_YOUR ASSIGNMENT_
Should the word "Channel" occur in a line of the records, copy that line.

BEGIN DATA FOR THIS TASK

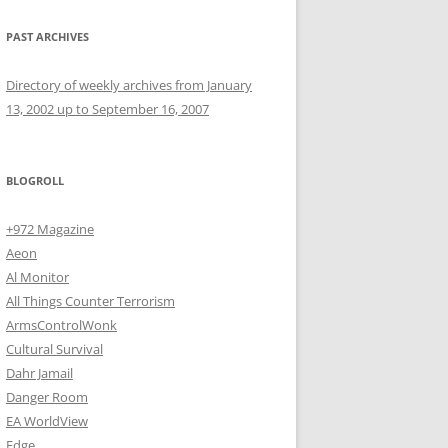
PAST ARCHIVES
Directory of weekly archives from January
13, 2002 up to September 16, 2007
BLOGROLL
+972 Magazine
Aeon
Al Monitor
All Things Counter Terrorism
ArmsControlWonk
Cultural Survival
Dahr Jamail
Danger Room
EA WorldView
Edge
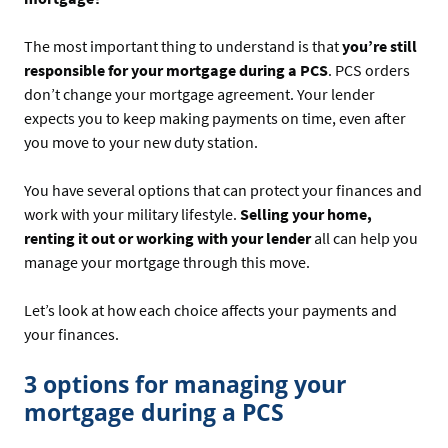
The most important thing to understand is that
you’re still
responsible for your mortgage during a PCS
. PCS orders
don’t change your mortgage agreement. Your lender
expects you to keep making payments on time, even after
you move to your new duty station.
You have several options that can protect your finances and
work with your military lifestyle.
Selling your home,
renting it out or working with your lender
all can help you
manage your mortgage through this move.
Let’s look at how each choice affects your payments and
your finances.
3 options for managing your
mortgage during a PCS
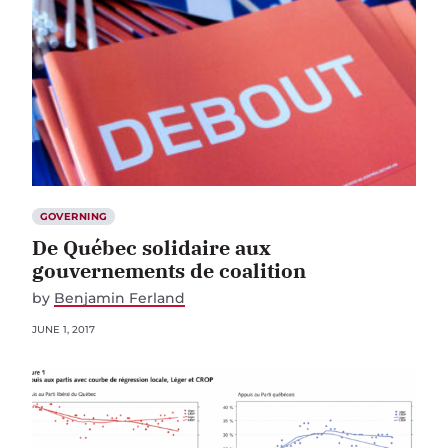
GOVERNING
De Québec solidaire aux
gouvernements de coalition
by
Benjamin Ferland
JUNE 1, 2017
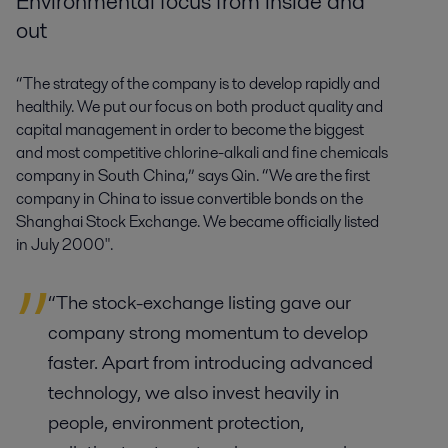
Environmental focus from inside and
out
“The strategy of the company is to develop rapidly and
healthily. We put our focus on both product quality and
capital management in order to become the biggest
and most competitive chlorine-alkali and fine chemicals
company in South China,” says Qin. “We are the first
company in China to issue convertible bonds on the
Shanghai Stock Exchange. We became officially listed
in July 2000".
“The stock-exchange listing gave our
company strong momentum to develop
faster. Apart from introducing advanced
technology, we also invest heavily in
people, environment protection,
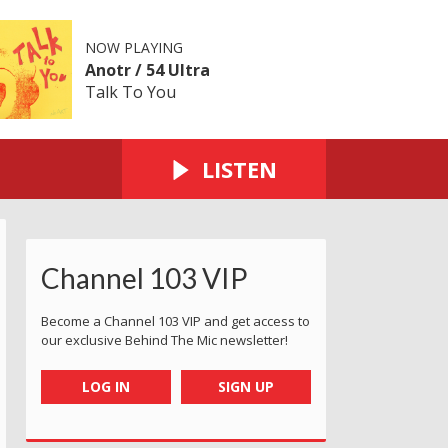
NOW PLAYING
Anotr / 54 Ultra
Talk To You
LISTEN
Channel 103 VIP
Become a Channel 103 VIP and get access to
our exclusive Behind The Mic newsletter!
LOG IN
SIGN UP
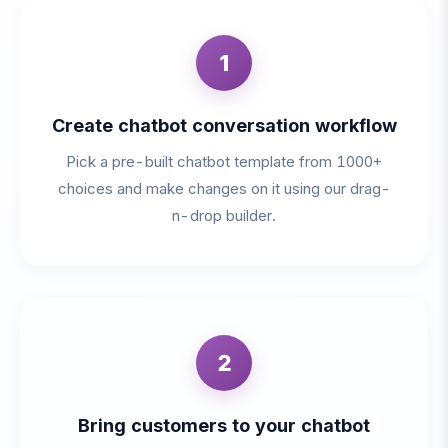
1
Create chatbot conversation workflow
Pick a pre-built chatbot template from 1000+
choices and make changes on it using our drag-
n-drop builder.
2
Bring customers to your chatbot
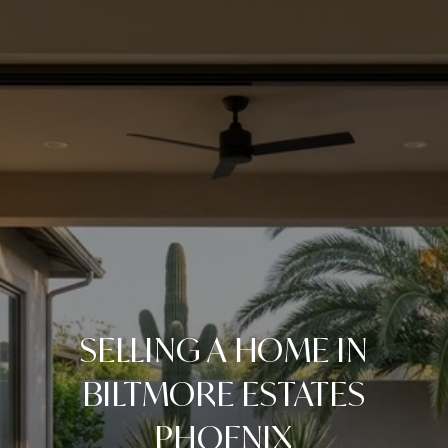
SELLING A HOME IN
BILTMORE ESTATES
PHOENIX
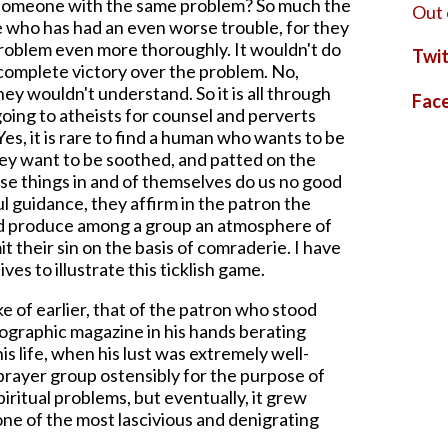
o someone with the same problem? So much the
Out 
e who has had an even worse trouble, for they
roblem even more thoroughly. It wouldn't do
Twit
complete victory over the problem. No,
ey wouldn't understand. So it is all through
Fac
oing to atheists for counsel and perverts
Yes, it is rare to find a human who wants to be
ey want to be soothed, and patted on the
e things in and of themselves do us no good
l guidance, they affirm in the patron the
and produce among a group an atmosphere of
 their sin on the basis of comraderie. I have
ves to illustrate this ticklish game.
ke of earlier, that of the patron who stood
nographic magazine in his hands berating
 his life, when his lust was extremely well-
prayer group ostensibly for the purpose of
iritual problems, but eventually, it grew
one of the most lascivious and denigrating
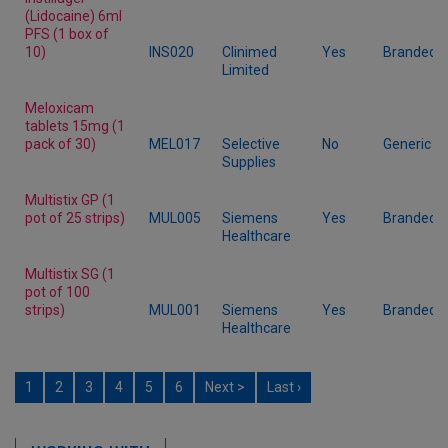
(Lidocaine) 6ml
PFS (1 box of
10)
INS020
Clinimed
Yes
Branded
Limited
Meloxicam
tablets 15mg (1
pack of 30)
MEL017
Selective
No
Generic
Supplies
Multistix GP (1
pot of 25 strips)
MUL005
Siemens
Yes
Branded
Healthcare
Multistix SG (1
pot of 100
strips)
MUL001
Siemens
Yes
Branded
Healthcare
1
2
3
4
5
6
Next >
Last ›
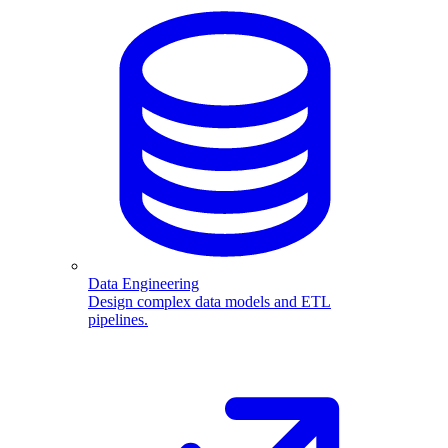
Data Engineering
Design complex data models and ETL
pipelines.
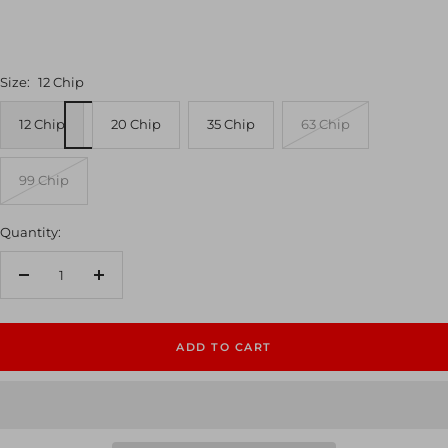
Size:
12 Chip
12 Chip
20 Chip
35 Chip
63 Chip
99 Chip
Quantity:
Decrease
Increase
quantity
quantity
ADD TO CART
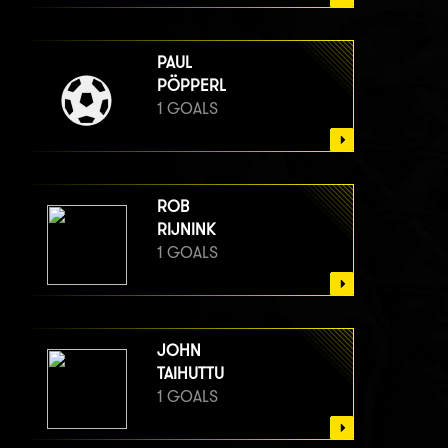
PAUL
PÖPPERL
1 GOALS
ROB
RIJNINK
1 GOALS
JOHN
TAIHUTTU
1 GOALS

END DATA FOR THIS TASK

_ANSWER FOR THE TASK_
Channel 103 VIP
Become a Channel 103 VIP and get access to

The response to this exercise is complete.